Morire ‘bene’ è dunque estremamente importante non solo per il singolo ma per l’intera collettività che, non sovvertendo l’ordine rispecchiato nella prassi rituale, garantisce la continuità del Patto e del suo premio.

Nelle lettere “annue” la Compagnia dà e chiede conto di chi opera nelle missioni, della loro vita e anche, quando necessario, della loro morte: l’elenco dei padri e dei fratelli deceduti durante l’anno viene dato all’inizio della sezione afferente al collegio in cui l’evento si è verificato o, in caso di personalità più importanti, del collegio di appartenenza. Per ognuno ci sono come minimo tre o quattro righe che assicurano o confermano che la persona in questione è trapassata secondo le regole e non solo: è anche stata, proprio in virtù di questa conformità rituale, occasione di grande edificazione per tutti.

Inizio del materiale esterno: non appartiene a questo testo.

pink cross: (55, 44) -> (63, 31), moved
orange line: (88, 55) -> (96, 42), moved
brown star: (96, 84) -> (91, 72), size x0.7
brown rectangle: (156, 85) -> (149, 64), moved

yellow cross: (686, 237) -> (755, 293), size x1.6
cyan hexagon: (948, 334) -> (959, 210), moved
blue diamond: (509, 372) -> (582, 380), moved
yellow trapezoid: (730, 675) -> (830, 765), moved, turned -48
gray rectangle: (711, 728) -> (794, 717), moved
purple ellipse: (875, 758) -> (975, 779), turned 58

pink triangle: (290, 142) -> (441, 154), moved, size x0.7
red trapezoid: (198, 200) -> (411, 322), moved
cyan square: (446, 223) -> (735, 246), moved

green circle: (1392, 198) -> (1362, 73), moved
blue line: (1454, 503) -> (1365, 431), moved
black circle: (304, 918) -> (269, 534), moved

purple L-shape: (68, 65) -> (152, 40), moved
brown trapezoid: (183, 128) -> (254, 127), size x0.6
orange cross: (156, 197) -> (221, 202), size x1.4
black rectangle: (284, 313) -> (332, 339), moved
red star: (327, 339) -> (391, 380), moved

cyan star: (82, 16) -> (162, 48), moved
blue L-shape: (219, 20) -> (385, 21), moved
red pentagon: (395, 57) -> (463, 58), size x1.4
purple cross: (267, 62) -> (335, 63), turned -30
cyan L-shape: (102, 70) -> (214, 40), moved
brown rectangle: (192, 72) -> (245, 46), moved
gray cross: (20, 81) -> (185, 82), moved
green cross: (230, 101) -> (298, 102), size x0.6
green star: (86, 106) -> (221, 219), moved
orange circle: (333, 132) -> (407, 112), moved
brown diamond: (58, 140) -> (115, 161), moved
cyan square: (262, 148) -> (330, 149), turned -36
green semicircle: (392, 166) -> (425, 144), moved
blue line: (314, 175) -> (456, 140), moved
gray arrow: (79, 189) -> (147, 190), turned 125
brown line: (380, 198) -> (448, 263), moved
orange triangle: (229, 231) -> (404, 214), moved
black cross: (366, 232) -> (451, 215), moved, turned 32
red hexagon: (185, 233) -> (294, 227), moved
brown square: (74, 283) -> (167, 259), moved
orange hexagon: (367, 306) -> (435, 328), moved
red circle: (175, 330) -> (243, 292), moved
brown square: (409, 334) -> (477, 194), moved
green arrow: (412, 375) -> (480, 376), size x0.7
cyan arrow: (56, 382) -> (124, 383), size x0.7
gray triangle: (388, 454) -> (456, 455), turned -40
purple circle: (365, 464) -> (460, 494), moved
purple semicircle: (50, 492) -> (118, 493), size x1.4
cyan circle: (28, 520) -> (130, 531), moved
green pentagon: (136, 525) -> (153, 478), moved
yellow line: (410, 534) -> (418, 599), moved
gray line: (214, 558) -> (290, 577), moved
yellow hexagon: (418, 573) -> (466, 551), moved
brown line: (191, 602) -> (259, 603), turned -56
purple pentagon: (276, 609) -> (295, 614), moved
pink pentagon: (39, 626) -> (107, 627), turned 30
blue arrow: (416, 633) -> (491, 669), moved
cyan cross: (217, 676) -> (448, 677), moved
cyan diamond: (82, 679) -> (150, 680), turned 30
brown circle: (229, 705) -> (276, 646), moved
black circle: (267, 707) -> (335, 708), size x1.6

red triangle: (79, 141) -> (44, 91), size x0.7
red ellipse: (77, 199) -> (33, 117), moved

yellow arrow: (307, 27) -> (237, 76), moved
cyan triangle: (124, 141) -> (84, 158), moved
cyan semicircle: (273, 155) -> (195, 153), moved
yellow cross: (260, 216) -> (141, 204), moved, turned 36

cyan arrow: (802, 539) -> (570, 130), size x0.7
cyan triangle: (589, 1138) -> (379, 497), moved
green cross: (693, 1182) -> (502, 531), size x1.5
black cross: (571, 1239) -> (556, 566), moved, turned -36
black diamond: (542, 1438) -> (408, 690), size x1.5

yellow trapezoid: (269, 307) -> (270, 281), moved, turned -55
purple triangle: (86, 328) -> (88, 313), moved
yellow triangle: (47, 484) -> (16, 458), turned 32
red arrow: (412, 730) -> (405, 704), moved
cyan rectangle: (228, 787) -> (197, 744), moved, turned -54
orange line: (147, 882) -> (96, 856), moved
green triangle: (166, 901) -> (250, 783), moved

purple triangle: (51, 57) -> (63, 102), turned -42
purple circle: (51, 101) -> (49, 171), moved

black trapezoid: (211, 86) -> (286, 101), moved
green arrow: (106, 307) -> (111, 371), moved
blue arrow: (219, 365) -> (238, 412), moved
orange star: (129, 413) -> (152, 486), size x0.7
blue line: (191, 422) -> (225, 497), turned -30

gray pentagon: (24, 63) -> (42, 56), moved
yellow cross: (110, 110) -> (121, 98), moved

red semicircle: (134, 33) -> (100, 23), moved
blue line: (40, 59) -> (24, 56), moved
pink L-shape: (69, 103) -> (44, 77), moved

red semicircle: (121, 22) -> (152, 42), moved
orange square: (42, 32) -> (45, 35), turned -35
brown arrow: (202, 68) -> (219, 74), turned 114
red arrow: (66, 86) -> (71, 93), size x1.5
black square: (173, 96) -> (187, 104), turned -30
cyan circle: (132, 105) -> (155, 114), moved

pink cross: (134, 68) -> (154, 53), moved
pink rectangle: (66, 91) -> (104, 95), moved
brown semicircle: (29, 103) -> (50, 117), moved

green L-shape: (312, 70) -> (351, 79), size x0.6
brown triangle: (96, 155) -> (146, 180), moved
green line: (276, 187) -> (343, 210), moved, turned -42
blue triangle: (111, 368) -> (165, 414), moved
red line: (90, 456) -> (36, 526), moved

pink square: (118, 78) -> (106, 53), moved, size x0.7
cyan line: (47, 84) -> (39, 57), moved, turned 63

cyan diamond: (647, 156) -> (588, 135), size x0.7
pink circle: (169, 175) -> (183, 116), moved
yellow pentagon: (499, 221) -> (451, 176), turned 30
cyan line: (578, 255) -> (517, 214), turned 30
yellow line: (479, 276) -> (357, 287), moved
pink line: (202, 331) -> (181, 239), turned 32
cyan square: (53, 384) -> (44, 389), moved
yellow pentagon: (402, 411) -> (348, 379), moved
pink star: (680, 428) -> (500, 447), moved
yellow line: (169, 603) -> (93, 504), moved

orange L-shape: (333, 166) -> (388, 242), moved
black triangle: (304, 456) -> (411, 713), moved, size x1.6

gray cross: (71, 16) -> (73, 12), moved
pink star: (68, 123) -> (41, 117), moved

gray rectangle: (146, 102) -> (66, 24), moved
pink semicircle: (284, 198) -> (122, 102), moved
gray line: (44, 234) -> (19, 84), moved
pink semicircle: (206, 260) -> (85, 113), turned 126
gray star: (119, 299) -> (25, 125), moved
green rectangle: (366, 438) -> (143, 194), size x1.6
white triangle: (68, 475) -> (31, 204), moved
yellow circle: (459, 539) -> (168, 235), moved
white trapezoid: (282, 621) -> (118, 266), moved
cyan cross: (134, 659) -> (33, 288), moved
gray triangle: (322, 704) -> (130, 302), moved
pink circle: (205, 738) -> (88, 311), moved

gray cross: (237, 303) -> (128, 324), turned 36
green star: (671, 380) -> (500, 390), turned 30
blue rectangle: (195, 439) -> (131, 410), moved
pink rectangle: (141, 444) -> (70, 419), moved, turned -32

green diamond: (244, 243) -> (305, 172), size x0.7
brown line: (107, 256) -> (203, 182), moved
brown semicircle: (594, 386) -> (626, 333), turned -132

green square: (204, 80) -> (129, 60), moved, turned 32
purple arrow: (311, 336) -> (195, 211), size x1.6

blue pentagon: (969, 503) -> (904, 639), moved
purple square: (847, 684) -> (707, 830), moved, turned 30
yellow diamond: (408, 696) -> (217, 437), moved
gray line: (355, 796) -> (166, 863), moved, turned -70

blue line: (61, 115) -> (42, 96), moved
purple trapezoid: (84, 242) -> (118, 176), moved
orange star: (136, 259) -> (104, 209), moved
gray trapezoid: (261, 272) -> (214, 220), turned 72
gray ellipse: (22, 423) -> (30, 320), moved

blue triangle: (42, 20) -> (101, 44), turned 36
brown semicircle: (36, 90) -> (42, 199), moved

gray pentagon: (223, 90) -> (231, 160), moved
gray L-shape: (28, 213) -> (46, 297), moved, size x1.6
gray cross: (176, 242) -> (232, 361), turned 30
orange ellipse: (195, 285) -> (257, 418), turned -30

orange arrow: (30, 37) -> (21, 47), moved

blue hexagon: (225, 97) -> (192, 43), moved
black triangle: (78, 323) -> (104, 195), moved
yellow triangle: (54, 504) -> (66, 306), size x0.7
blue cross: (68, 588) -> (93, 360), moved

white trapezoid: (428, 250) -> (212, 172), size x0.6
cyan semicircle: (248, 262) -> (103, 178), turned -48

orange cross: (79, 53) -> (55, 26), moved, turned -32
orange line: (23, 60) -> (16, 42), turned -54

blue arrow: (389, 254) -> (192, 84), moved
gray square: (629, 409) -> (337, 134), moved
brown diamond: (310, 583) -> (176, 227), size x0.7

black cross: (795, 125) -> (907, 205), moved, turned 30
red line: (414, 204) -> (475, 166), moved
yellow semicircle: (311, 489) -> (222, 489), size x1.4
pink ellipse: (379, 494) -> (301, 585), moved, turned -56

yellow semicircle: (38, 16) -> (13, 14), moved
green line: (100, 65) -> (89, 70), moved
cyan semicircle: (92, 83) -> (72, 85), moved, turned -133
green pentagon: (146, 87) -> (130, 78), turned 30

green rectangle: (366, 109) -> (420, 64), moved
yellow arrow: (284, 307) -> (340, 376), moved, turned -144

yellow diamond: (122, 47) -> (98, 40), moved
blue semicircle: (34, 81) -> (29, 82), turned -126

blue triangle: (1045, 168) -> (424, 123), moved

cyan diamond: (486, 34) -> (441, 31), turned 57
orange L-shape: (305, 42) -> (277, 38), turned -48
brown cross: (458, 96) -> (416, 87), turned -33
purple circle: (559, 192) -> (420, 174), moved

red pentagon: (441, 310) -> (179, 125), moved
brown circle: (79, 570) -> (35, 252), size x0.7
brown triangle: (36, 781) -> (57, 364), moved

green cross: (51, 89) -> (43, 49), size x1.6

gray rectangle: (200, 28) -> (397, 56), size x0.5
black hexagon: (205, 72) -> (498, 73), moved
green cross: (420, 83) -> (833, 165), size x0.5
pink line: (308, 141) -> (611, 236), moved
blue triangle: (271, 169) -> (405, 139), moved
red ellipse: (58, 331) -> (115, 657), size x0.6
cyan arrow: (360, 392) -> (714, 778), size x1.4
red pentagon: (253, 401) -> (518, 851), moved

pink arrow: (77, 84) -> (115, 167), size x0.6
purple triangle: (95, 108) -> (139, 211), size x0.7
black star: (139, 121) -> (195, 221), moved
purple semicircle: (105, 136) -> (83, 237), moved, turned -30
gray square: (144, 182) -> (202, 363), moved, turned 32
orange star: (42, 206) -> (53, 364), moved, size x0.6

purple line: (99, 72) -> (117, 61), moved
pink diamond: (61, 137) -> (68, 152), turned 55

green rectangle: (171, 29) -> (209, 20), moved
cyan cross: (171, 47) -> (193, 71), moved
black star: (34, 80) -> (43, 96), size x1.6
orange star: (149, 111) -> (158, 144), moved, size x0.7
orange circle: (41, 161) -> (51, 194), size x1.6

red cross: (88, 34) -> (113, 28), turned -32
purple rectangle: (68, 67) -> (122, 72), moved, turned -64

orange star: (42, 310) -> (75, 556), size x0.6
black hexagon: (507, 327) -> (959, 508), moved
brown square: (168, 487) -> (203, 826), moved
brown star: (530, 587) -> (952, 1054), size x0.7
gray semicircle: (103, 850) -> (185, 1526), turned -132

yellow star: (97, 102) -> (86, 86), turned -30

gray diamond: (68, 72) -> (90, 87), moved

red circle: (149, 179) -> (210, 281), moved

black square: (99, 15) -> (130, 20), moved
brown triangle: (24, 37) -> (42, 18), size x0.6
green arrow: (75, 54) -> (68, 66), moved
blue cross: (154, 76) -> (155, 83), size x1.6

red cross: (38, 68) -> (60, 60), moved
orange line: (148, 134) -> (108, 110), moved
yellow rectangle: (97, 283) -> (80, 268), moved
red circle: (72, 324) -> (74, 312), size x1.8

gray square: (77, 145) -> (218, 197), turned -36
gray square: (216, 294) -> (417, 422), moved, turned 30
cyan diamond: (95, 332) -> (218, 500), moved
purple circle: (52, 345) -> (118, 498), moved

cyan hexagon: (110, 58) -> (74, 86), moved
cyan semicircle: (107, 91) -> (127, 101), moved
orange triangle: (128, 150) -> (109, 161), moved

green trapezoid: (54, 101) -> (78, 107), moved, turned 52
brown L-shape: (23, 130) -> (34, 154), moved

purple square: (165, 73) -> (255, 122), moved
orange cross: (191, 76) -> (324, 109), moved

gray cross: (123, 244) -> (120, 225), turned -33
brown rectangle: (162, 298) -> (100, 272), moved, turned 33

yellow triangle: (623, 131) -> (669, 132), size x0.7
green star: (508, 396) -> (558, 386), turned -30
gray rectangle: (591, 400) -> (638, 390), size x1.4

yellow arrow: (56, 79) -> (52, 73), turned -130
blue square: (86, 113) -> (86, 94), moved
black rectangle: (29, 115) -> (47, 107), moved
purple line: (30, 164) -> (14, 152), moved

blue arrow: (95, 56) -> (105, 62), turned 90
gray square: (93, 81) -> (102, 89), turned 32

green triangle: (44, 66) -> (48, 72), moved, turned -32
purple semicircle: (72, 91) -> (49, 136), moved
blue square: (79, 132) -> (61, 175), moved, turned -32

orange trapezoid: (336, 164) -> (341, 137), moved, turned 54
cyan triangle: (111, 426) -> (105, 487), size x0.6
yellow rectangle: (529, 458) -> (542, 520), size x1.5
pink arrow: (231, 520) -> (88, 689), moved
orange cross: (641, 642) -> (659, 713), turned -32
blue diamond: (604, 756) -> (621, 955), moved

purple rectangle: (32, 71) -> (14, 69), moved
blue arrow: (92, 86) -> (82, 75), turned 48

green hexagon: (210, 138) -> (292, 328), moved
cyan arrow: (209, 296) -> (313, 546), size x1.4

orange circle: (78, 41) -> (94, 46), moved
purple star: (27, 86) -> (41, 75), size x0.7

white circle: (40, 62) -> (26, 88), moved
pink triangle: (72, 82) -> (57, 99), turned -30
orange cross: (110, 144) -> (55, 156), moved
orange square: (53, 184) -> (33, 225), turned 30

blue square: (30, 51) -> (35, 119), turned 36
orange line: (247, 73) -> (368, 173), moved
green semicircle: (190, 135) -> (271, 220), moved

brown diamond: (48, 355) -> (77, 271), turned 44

P. Marçal Vaz [...] ao cabo de huma anno e meio que chegara morreo no mes de Março, alcançando commo esperamos o premio copioso de seus desejos. A enfermidade foy prolongada alguns meses, nos quaes sempre teve fluxo de camaras e acabou a vida depoys de ter tomado os sacramentos com muita edifficação [...]o Irmão Domingos Freire [...] morreo no mes d’Outubro com muita resignação e sentimento de huns paroxismos mui fortes que lhe derão, que em onze dias o acabarão depoys de ter tomado como os outros os sacramentos.80

La morte, specialmente la morte di una figura pubblica come quella di un predicatore o anche solo di un sacerdote, è un avvenimento sociale; maggiormente quella di un gesuita, che viene resa pubblica e mostrata con il sistema delle lettere anche nel resto del mondo. Ovviamente, nelle relazioni orientali, gli appartenenti alla Compagnia muoiono sempre ‘bene’.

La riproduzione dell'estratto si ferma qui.